----- DATA FOR THIS TASK
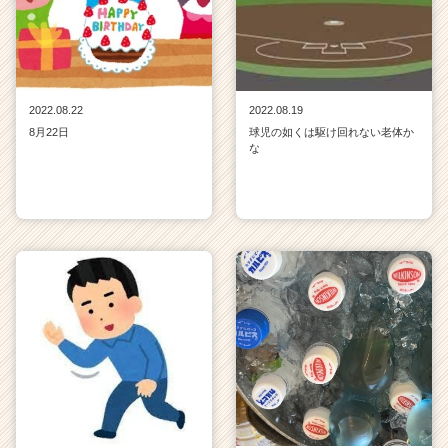
2022.08.22
2022.08.19
8月22日
球児の如くは駆け回れない老体か
な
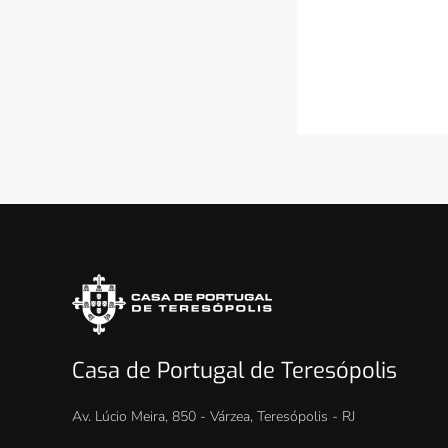
Casa de Portugal de Teresópolis
Av. Lúcio Meira, 850 - Várzea, Teresópolis - RJ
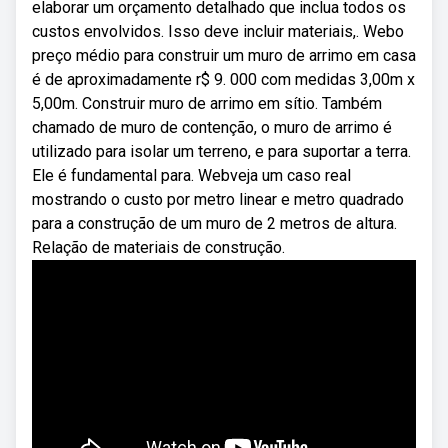
elaborar um orçamento detalhado que inclua todos os
custos envolvidos. Isso deve incluir materiais,. Webo
preço médio para construir um muro de arrimo em casa
é de aproximadamente r$ 9. 000 com medidas 3,00m x
5,00m. Construir muro de arrimo em sítio. Também
chamado de muro de contenção, o muro de arrimo é
utilizado para isolar um terreno, e para suportar a terra.
Ele é fundamental para. Webveja um caso real
mostrando o custo por metro linear e metro quadrado
para a construção de um muro de 2 metros de altura.
Relação de materiais de construção.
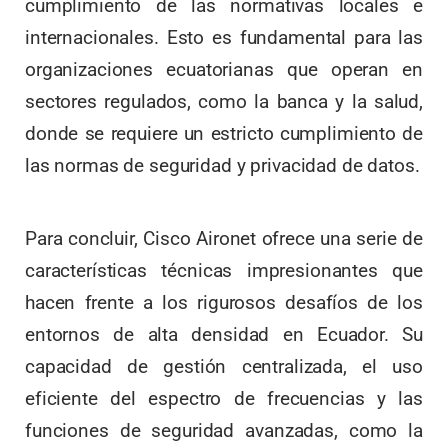
cumplimiento de las normativas locales e
internacionales. Esto es fundamental para las
organizaciones ecuatorianas que operan en
sectores regulados, como la banca y la salud,
donde se requiere un estricto cumplimiento de
las normas de seguridad y privacidad de datos.
Para concluir, Cisco Aironet ofrece una serie de
características técnicas impresionantes que
hacen frente a los rigurosos desafíos de los
entornos de alta densidad en Ecuador. Su
capacidad de gestión centralizada, el uso
eficiente del espectro de frecuencias y las
funciones de seguridad avanzadas, como la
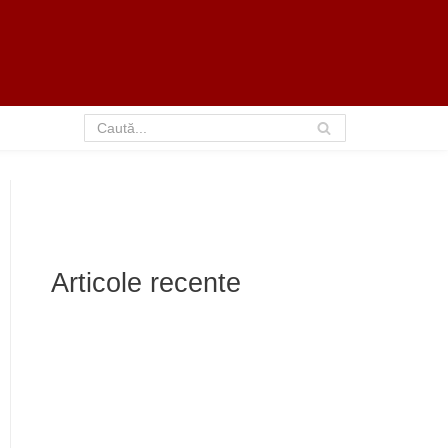
Articole recente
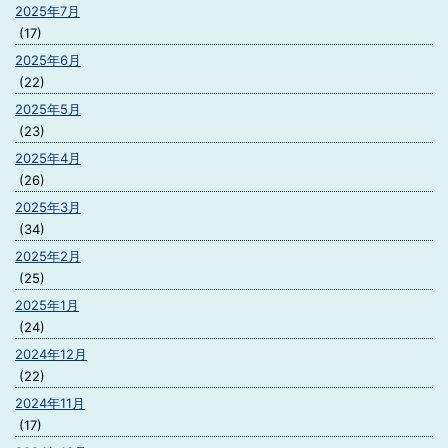
2025年7月
(17)
2025年6月
(22)
2025年5月
(23)
2025年4月
(26)
2025年3月
(34)
2025年2月
(25)
2025年1月
(24)
2024年12月
(22)
2024年11月
(17)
----------
*REQUIRED ACTION*: Repeat every record above exactly, but leave out any pictures.

*YOUR RESPONSE*:
2022.08.22
2022.08.19
8月22日
球児の如くは駆け回れない老体か
な
Casa de Portugal de Teresópolis
Av. Lúcio Meira, 850 - Várzea, Teresópolis - RJ
elaborar um orçamento detalhado que inclua todos os
custos envolvidos. Isso deve incluir materiais,. Webo
preço médio para construir um muro de arrimo em casa
é de aproximadamente r$ 9. 000 com medidas 3,00m x
5,00m. Construir muro de arrimo em sítio. Também
chamado de muro de contenção, o muro de arrimo é
utilizado para isolar um terreno, e para suportar a terra.
Ele é fundamental para. Webveja um caso real
mostrando o custo por metro linear e metro quadrado
para a construção de um muro de 2 metros de altura.
Relação de materiais de construção.
cumplimiento de las normativas locales e
internacionales. Esto es fundamental para las
organizaciones ecuatorianas que operan en
sectores regulados, como la banca y la salud,
donde se requiere un estricto cumplimiento de
las normas de seguridad y privacidad de datos.
Para concluir, Cisco Aironet ofrece una serie de
características técnicas impresionantes que
hacen frente a los rigurosos desafíos de los
entornos de alta densidad en Ecuador. Su
capacidad de gestión centralizada, el uso
eficiente del espectro de frecuencias y las
funciones de seguridad avanzadas, como la
Articole recente
2025年7月
(17)
2025年6月
(22)
2025年5月
(23)
2025年4月
(26)
2025年3月
(34)
2025年2月
(25)
2025年1月
(24)
2024年12月
(22)
2024年11月
(17)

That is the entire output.